Sunday, June 8, 2014

Pussy Control

PYB is back.....and we're here to stay. So many of our favorite targets teed us up with easy opportunities this fine Sunday. Let's go:

-In addition to being a shitty basketball coach, Roy Williams is now exposed as a crook yet feigned surprise when Rashad McCants sang like a canary. Academic fraud -- no biggie.

-Drake Martinez quit before he got started in Lincoln because he needed a fresh start. Too bad his older brother didn't have the same gene. Anyway, everyone wins in this one and Chico State likely gets the backup third-down back it covets.

-Queen James. Cramps. Do we need to elaborate?

-And Horace Grant went on record with this before the Queen's Midol Moment. 72-10.

-PYB watched SportsCenter a couple weeks ago. One of the anchors had no idea who Ernest Givins was -- and admitted it on air. Tells you all you need to know about ESPN being a valid entity. A Google search also reveals rumors that Givins is/was gay -- can't believe the Worldwide Leader hasn't run that topic into the ground already.

-Watched the Bad Boys '30 For 30' last week. Watching the cheap shots and hard fouls that was mildly entertaining, especially when some that didn't even warrant an ejection would be grounds for a multi-game suspension and Congressional hearing today. However, acting like the Bad Boy craze swept the nation, when it was merely David Stern's bridge between the Bird/Magic era and the Jordan era, was a bit much.
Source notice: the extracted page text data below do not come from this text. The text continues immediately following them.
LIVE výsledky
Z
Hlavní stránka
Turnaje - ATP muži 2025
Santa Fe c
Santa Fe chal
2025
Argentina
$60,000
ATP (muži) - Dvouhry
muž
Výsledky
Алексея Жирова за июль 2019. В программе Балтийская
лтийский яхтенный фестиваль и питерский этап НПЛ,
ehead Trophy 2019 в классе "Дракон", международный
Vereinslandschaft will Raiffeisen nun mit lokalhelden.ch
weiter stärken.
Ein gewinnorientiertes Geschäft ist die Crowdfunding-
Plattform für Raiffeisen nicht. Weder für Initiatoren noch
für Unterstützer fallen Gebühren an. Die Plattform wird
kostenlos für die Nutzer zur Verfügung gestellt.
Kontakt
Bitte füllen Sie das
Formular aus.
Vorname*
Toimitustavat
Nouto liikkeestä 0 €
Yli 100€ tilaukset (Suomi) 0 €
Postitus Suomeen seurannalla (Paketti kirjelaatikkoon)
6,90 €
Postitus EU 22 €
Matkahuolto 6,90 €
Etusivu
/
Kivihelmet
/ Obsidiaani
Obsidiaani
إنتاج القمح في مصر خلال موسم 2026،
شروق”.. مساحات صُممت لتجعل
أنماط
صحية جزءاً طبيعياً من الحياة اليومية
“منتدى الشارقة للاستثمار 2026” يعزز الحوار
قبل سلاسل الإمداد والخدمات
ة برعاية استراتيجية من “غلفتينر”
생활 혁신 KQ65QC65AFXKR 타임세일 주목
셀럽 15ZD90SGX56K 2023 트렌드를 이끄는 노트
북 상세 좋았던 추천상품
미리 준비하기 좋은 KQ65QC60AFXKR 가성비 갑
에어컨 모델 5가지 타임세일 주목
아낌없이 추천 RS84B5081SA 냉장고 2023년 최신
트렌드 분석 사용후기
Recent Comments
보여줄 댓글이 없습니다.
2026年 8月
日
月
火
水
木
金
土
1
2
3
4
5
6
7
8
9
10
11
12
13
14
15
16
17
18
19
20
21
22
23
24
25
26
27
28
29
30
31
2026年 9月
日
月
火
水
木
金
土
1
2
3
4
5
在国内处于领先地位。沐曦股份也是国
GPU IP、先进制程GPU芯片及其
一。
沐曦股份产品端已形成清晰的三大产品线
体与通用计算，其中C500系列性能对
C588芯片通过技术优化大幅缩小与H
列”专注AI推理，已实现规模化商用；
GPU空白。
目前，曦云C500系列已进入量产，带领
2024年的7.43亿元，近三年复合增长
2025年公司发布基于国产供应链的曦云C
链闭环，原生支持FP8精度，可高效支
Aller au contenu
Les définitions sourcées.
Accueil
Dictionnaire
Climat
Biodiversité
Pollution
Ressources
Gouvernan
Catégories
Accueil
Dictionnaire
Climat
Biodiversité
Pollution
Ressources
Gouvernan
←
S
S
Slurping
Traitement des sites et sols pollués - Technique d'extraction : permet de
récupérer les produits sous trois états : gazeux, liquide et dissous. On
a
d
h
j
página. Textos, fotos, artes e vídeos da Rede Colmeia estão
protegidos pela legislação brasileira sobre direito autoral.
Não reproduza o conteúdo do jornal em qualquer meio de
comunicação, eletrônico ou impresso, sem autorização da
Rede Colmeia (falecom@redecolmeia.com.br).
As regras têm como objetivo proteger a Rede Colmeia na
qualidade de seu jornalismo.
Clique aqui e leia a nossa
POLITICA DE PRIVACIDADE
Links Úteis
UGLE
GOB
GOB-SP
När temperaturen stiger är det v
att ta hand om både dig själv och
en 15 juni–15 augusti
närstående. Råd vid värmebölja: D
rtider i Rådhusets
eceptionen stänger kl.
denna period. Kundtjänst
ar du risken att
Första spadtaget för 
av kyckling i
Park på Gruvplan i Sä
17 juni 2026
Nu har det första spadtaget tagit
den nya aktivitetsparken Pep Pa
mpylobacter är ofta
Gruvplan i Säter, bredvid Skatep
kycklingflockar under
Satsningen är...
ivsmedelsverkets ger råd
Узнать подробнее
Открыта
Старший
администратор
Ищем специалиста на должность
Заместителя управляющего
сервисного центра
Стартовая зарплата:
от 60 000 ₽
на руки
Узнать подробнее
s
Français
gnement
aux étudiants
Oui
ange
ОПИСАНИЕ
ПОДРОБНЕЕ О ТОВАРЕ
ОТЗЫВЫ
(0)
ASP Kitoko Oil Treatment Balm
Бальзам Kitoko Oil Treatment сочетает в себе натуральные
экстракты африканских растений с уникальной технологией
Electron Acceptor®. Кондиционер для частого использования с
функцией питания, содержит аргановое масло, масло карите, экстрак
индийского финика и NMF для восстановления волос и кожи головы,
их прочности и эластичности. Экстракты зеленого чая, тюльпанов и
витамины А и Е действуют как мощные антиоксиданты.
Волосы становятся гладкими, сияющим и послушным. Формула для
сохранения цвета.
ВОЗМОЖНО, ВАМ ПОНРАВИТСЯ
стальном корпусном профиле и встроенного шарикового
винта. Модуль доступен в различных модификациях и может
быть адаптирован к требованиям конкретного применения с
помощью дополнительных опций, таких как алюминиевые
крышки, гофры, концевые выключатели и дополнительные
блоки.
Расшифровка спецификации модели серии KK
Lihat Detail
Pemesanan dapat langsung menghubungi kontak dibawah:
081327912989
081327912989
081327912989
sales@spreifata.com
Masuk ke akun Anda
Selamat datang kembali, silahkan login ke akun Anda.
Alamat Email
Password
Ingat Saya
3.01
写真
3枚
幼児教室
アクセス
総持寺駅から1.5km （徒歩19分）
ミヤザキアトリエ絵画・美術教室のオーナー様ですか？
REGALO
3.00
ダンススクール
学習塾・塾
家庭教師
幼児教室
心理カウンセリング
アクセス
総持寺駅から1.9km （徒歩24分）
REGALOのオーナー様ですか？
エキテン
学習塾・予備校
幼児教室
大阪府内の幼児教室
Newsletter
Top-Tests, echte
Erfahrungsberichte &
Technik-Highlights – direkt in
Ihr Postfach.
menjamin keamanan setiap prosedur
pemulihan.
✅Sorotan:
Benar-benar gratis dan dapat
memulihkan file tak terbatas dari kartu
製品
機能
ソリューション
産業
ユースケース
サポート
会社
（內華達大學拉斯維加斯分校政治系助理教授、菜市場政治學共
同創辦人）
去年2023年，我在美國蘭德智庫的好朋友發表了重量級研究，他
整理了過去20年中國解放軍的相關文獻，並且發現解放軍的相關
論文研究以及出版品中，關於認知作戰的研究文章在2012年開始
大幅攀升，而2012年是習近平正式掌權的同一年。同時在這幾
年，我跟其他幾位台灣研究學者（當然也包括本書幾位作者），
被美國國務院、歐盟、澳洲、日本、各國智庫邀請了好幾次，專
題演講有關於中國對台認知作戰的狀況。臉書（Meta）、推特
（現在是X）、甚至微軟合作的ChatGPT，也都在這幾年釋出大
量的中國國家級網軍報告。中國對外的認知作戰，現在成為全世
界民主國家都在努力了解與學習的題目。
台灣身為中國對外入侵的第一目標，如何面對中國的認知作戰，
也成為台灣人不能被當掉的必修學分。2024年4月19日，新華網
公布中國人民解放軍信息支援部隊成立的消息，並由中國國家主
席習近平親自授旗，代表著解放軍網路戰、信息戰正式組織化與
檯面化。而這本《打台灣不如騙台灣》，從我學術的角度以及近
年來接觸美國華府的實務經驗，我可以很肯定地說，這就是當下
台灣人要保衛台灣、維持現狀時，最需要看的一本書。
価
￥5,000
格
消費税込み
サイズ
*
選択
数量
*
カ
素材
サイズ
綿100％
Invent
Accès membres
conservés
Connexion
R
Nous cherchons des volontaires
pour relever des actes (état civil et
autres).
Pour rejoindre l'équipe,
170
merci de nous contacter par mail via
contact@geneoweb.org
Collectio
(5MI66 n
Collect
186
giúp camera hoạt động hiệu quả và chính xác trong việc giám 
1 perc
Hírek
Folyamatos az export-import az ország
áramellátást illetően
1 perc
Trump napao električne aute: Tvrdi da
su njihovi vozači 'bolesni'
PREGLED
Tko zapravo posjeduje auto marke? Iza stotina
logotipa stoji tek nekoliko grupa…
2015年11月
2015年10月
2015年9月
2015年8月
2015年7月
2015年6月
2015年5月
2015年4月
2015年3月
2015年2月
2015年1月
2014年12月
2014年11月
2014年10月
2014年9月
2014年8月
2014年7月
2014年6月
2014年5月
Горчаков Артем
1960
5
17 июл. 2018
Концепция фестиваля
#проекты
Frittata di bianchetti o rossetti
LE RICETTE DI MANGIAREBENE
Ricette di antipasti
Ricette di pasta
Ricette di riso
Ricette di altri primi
The two-hour episode should have been cut to 60 minutes, and Isiah Thomas is still a joke. (as if his walking off the court before the game against Chicago was over and running the CBA into the ground weren't proof enough)

-Finally, part of our recent backlog has been failure to watch the replay of the Nebraska football spring game. We finally got to it last week. Those of you who haven't seen it will be glad to know little has changed. Outside of a stray cat and a few grabass games/drills, the game was boring as always
and NU still has the same warts as always. Those of you who appreciate our glass-half-empty analysis, read on:

  • Tim Beck soldiered on with his Square Peg, Round Hole Offense -- dropping Tommy Armstrong back into the pocket time after time and forcing the young quarterback to make quick reads and force passes into tight spots over the middle of the field. Solid plan -- well, until Armstrong's first attempt was one of three interceptions thrown by NU QBs on the day. All over the middle. Hmmm.....
  • Ryker Fyfe is Nebraska's best passer. If NU insists on turning Armstrong into the next Ron Powlus, Bo Pinelli may as well sit  him now in favor of Fyfe, who will throw for 400 yards a game against bad teams before being entirely overwhelmed by any decent defense.
  • Byerson Cockrell looked good in coverage a few times. Hopefully, he doesn't go the way of Ciante Evans and get worse by the season.
  • The second-team defense ran on to the field late and gave up an easy touchdown. The process is definitely in place...
  • Will Shields made a cameo as a sideline reporter, and it was uncomfortable. It was uncomfortable of the turn-the-head and talk to somebody as loud as possible variety.
  • Pinelli ran the team through punt coverage drills, and the performance was awful. There were no live punts, however. Make sense for a team that has been absolutely pathetic in the return game for years. We're fine.
  • Imani Cross missed an easy block in pass protection. Great attribute for a 260-pound running back. He fooled many into thinking he's a Division I talent by making some big runs in garbage time.
  • Johnny Stanton debuted. He throws like shit, just like he did in high school. He engineered a false start on 3rd & 1 on his first series. Sounds like four-year starting QB material to Coach Pinelli....
  • The DJ blared the Red Hot Chili Peppers. Hello, 1991. But fear not, Husker fans, there will be a new guy running the tunes in the fall. Can't wait.
  • In one of the grabass moments, cheerleaders called plays for the offense. How cute. Unsurprisingly, they were less predictable than Beck's regular-season play calls. Either way, PYB says a team with so many executional flaws needs every repetition it can get in lieu of family-friendly novelty acts. The Lincoln Saltdogs play across the highway.
  • Zack Darlington was overwhelmed. He'll never play a down in Lincoln, green jersey or not.
  • NU finished the game by failing to score on a possession starting inside the ten yard line. The drive culminated with a 21-yard field goal, which accented a missed extra point earlier in the day. The kicking game is fine.